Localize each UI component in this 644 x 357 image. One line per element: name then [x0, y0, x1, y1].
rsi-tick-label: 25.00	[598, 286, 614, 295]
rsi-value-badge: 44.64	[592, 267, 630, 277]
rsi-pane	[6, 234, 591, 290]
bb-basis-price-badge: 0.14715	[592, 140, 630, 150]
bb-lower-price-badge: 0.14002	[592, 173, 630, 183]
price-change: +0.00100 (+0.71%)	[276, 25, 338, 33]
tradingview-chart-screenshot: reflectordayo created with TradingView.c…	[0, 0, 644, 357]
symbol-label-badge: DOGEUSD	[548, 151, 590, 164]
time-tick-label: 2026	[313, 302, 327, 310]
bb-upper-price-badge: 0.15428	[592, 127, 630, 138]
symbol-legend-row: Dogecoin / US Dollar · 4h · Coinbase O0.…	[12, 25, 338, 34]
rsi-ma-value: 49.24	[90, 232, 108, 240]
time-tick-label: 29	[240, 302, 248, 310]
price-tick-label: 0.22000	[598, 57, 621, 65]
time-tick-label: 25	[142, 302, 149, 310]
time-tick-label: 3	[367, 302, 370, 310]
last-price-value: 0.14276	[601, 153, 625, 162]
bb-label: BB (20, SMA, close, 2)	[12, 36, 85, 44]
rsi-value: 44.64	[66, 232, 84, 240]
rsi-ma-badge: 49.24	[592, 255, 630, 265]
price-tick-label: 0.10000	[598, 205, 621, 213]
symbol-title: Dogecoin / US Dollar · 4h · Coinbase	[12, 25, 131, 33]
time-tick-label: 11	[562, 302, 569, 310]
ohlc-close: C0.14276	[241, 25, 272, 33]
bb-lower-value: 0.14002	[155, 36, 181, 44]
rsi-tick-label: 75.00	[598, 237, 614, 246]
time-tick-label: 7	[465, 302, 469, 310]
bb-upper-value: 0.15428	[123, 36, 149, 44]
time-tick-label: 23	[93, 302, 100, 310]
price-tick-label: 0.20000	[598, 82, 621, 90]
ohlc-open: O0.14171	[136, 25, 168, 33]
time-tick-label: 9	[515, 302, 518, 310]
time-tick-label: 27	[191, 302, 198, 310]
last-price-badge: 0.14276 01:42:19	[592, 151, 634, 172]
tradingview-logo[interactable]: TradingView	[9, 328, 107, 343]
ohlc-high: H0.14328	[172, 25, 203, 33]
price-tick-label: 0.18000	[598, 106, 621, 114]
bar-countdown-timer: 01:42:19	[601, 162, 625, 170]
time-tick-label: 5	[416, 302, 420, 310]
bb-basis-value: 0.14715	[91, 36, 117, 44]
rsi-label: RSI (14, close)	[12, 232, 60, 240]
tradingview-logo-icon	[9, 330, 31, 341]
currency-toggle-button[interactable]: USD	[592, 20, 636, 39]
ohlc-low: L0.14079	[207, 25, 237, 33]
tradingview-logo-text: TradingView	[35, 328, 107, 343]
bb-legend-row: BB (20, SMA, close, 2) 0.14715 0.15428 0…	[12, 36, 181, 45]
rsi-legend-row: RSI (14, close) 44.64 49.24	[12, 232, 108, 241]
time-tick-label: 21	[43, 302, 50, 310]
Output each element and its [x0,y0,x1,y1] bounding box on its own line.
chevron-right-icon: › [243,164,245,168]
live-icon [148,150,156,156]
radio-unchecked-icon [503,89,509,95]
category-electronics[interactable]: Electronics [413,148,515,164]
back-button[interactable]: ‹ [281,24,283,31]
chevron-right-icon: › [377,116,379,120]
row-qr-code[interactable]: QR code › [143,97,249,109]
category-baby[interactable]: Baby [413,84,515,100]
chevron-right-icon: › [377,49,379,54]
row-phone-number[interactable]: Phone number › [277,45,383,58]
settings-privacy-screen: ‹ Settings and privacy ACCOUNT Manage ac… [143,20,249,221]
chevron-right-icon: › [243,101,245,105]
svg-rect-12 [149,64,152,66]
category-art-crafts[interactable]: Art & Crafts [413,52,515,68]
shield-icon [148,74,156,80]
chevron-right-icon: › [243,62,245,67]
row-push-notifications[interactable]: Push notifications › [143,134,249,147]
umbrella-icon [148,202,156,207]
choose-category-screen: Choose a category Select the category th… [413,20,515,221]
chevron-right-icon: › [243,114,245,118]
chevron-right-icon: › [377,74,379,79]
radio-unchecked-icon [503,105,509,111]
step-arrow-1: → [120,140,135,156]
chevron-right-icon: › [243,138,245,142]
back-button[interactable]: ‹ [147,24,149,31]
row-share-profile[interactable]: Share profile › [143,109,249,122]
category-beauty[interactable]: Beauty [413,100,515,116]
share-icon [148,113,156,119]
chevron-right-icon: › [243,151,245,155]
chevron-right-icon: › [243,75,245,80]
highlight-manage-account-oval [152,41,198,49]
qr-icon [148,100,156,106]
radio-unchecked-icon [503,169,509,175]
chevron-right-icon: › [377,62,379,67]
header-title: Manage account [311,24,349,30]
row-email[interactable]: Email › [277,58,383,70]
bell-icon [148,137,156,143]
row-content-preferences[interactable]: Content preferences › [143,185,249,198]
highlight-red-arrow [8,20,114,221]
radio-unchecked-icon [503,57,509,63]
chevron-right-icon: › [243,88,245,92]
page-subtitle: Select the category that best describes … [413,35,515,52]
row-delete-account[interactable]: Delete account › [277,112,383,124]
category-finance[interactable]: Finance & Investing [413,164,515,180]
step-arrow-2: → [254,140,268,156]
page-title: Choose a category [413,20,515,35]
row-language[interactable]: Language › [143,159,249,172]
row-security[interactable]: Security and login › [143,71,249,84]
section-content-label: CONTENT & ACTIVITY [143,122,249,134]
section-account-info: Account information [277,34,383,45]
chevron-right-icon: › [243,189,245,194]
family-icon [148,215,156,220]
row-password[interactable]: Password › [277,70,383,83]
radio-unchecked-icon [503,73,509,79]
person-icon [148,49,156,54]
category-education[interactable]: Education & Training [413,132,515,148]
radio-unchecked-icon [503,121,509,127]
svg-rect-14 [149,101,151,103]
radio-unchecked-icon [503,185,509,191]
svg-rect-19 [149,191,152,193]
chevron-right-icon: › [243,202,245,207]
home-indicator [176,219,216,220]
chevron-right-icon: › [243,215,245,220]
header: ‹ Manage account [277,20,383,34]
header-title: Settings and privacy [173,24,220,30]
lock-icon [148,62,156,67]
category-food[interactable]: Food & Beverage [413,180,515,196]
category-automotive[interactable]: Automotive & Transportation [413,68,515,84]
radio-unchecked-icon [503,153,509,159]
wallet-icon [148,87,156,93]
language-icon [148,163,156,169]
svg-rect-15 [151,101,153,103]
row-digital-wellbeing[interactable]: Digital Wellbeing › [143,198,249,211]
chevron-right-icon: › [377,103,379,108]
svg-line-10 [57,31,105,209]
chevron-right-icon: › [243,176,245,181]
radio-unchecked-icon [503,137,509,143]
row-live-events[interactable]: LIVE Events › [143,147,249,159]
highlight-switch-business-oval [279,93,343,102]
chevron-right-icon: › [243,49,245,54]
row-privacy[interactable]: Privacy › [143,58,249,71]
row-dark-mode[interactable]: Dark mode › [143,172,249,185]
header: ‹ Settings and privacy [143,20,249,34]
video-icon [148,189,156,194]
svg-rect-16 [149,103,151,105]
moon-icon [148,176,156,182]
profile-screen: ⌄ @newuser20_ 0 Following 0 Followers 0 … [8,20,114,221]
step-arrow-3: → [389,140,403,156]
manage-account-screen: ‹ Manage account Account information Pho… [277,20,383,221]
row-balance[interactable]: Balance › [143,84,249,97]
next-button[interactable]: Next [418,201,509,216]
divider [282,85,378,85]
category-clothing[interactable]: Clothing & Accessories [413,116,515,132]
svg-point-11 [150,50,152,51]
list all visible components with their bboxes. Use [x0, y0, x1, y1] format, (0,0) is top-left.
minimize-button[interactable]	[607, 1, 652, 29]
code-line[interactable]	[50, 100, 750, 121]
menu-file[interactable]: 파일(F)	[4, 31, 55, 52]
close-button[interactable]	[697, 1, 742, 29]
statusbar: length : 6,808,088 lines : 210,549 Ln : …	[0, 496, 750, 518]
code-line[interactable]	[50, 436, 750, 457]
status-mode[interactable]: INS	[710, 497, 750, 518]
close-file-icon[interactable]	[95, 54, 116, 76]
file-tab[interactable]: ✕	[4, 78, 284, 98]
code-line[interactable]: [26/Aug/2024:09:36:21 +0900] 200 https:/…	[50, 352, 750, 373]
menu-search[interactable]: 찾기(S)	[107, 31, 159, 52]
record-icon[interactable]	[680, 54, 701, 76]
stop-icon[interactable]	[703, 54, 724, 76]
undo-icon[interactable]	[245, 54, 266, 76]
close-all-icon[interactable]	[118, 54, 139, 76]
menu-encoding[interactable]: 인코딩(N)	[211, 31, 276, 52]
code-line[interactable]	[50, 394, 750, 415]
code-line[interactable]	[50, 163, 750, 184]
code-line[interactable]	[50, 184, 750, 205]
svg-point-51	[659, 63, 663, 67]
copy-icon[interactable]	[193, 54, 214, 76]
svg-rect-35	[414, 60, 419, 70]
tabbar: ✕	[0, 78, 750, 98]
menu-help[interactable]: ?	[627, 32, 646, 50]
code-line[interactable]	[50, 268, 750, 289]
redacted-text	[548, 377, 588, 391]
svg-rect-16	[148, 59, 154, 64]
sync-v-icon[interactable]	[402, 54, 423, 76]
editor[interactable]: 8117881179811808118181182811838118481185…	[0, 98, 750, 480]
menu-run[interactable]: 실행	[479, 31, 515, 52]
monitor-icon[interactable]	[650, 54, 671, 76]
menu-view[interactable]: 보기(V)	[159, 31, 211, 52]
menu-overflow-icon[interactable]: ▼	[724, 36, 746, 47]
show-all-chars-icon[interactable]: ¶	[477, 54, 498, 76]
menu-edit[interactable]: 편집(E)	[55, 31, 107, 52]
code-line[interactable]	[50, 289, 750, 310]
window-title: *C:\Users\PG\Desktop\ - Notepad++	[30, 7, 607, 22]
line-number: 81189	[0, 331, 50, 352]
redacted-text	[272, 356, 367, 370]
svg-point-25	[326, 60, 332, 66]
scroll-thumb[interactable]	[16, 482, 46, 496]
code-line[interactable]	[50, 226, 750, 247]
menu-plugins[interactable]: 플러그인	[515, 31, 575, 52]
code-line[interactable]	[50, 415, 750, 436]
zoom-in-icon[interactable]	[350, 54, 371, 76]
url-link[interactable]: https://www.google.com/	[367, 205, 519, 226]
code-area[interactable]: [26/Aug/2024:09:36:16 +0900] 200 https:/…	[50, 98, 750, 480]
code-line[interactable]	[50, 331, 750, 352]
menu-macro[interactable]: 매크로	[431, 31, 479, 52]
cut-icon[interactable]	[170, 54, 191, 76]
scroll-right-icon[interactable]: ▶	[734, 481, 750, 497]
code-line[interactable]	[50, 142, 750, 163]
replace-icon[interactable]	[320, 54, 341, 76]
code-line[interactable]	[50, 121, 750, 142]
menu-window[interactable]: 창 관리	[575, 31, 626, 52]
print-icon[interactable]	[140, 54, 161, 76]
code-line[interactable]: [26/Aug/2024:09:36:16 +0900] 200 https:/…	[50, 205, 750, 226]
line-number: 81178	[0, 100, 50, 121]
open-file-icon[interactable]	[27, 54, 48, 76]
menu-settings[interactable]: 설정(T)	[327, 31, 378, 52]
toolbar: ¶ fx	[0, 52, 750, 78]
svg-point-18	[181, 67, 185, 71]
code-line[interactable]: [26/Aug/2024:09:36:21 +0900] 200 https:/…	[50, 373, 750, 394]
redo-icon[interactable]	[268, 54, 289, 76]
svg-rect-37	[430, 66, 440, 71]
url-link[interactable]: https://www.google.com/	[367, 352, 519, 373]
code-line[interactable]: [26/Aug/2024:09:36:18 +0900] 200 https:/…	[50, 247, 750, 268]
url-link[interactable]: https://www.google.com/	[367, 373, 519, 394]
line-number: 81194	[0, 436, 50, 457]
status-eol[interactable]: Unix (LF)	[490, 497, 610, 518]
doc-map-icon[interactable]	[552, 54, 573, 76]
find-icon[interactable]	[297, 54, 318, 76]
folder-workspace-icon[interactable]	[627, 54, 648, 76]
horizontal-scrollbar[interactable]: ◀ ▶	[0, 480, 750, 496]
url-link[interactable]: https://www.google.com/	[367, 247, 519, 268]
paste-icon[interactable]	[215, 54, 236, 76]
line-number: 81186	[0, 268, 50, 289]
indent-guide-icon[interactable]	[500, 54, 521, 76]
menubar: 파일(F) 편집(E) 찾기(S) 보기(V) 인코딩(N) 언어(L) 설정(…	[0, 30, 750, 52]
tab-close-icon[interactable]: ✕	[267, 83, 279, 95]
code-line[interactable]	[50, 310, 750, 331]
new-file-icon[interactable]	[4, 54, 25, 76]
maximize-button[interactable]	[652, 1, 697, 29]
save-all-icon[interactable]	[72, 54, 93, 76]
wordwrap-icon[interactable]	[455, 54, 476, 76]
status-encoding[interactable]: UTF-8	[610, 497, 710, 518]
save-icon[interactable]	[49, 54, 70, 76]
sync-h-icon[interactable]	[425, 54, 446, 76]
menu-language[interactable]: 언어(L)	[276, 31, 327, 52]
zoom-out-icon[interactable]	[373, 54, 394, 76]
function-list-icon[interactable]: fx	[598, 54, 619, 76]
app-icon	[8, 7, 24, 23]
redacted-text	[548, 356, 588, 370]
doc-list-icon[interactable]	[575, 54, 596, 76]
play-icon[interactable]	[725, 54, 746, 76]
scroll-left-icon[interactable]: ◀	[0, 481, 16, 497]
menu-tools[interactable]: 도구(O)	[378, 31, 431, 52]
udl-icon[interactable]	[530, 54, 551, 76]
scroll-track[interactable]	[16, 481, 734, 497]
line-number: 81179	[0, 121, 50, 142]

◆ ◆ ◆ ◆ ◆

• _PROBLEM STATEMENT_
Only lines with the word "back" go in the answer. Take them all from the entries above.

• _WRITTEN SOLUTION_
back-button[interactable]: ‹ [281,24,283,31]
back-button[interactable]: ‹ [147,24,149,31]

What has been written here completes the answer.